---- PROVIDED ENTRIES

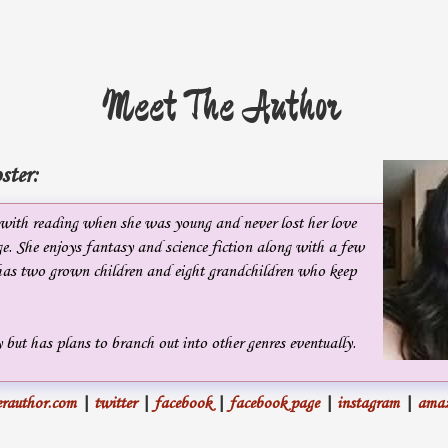
Meet The Author
ster:
e with reading when she was young and never lost her love
e. She enjoys fantasy and science fiction along with a few
 has two grown children and eight grandchildren who keep
 but has plans to branch out into other genres eventually.
rauthor.com
|
twitter
|
facebook
|
facebook page
|
instagram
|
ama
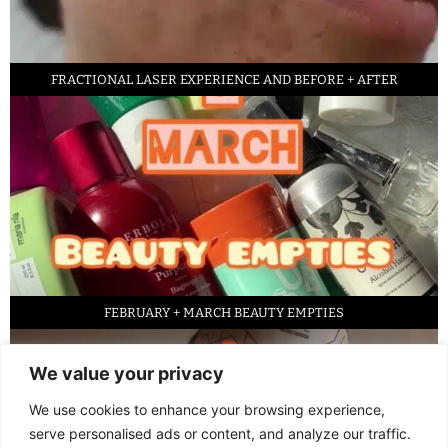
FRACTIONAL LASER EXPERIENCE AND BEFORE + AFTER
FEBRUARY + MARCH BEAUTY EMPTIES
We value your privacy
We use cookies to enhance your browsing experience,
serve personalised ads or content, and analyze our traffic.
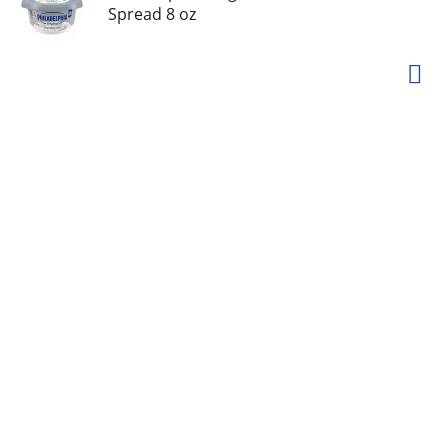
Spread 8 oz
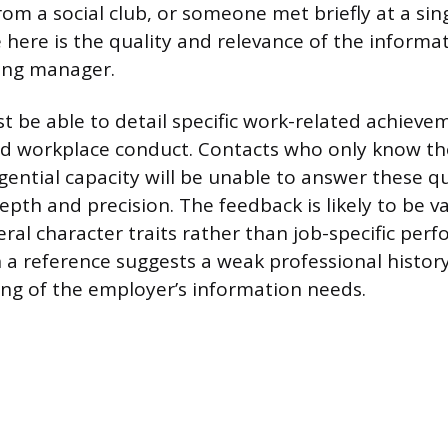
from a social club, or someone met briefly at a si
e here is the quality and relevance of the informa
ring manager.
t be able to detail specific work-related achiev
 and workplace conduct. Contacts who only know th
gential capacity will be unable to answer these q
pth and precision. The feedback is likely to be va
ral character traits rather than job-specific per
 a reference suggests a weak professional history
ng of the employer’s information needs.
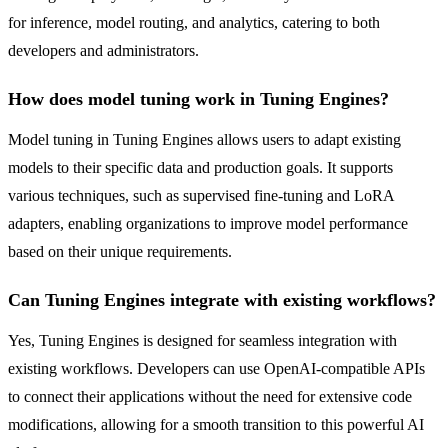
for inference, model routing, and analytics, catering to both
developers and administrators.
How does model tuning work in Tuning Engines?
Model tuning in Tuning Engines allows users to adapt existing
models to their specific data and production goals. It supports
various techniques, such as supervised fine-tuning and LoRA
adapters, enabling organizations to improve model performance
based on their unique requirements.
Can Tuning Engines integrate with existing workflows?
Yes, Tuning Engines is designed for seamless integration with
existing workflows. Developers can use OpenAI-compatible APIs
to connect their applications without the need for extensive code
modifications, allowing for a smooth transition to this powerful AI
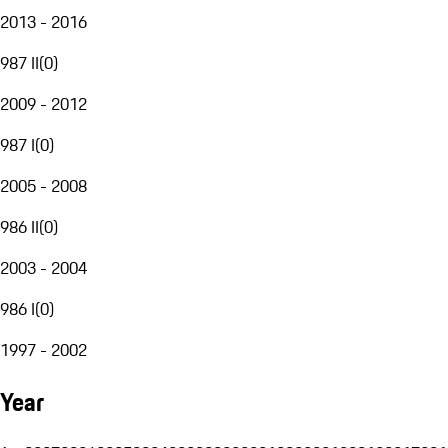
2013 - 2016
987 II
(
0
)
2009 - 2012
987 I
(
0
)
2005 - 2008
986 II
(
0
)
2003 - 2004
986 I
(
0
)
1997 - 2002
Year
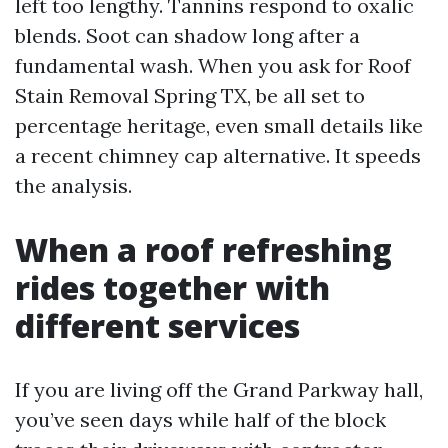
left too lengthy. Tannins respond to oxalic
blends. Soot can shadow long after a
fundamental wash. When you ask for Roof
Stain Removal Spring TX, be all set to
percentage heritage, even small details like
a recent chimney cap alternative. It speeds
the analysis.
When a roof refreshing
rides together with
different services
If you are living off the Grand Parkway hall,
you’ve seen days while half of the block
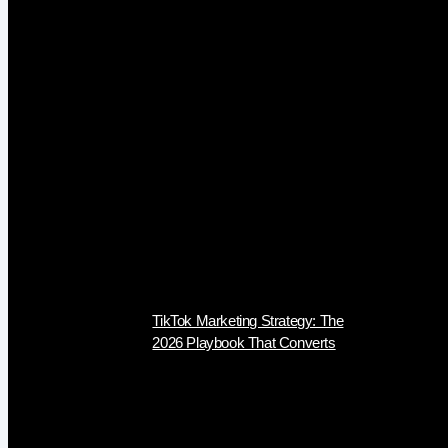
TikTok Marketing Strategy: The
2026 Playbook That Converts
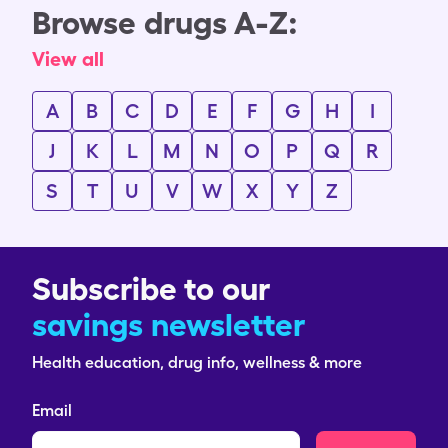
Browse drugs A-Z:
View all
A
B
C
D
E
F
G
H
I
J
K
L
M
N
O
P
Q
R
S
T
U
V
W
X
Y
Z
Subscribe to our
savings newsletter
Health education, drug info, wellness & more
Email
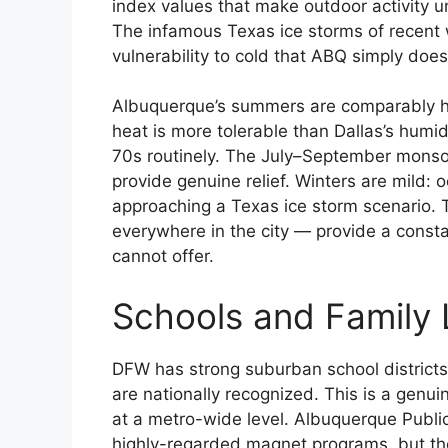
index values that make outdoor activity 
The infamous Texas ice storms of recent w
vulnerability to cold that ABQ simply does
Albuquerque’s summers are comparably ho
heat is more tolerable than Dallas’s humi
70s routinely. The July–September monso
provide genuine relief. Winters are mild: o
approaching a Texas ice storm scenario.
everywhere in the city — provide a consta
cannot offer.
Schools and Family 
DFW has strong suburban school districts 
are nationally recognized. This is a genu
at a metro-wide level. Albuquerque Publi
highly-regarded magnet programs, but the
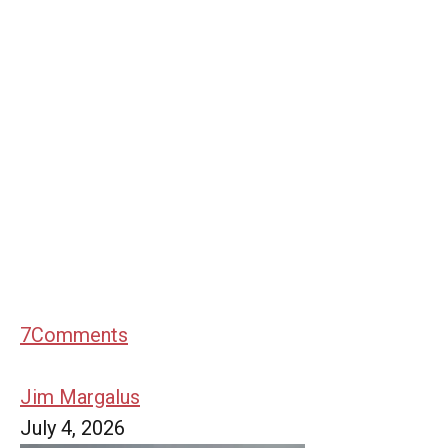
7
Comments
Jim Margalus
July 4, 2026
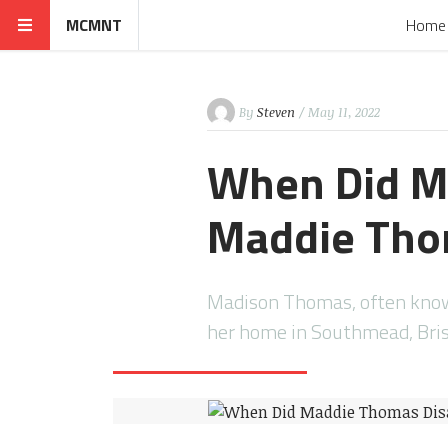
MCMNT
Home
By
Steven
/ May 11, 2022
When Did M
Maddie Tho
Madison Thomas, often known
her home in Southmead, Brist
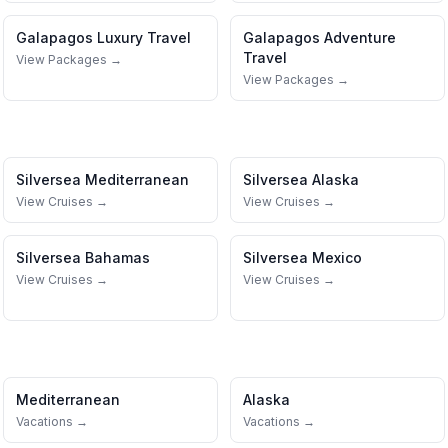
Galapagos
Luxury Travel
Galapagos
Adventure
Travel
View Packages →
View Packages →
Silversea
Mediterranean
Silversea
Alaska
View Cruises →
View Cruises →
Silversea
Bahamas
Silversea
Mexico
View Cruises →
View Cruises →
Mediterranean
Alaska
Vacations →
Vacations →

--------

WHAT IS REQUIRED:
Pictures excluded, repeat the material above from its first line through the line containing "and workplace conduct.", both included.

TASK SOLUTION:
Meet The Author
ster:
e with reading when she was young and never lost her love
e. She enjoys fantasy and science fiction along with a few
 has two grown children and eight grandchildren who keep
 but has plans to branch out into other genres eventually.
rauthor.com
|
twitter
|
facebook
|
facebook page
|
instagram
|
ama
FRACTIONAL LASER EXPERIENCE AND BEFORE + AFTER
FEBRUARY + MARCH BEAUTY EMPTIES
We value your privacy
We use cookies to enhance your browsing experience,
serve personalised ads or content, and analyze our traffic.
Spread 8 oz
from a social club, or someone met briefly at a si
e here is the quality and relevance of the informa
ring manager.
t be able to detail specific work-related achiev
 and workplace conduct. Contacts who only know th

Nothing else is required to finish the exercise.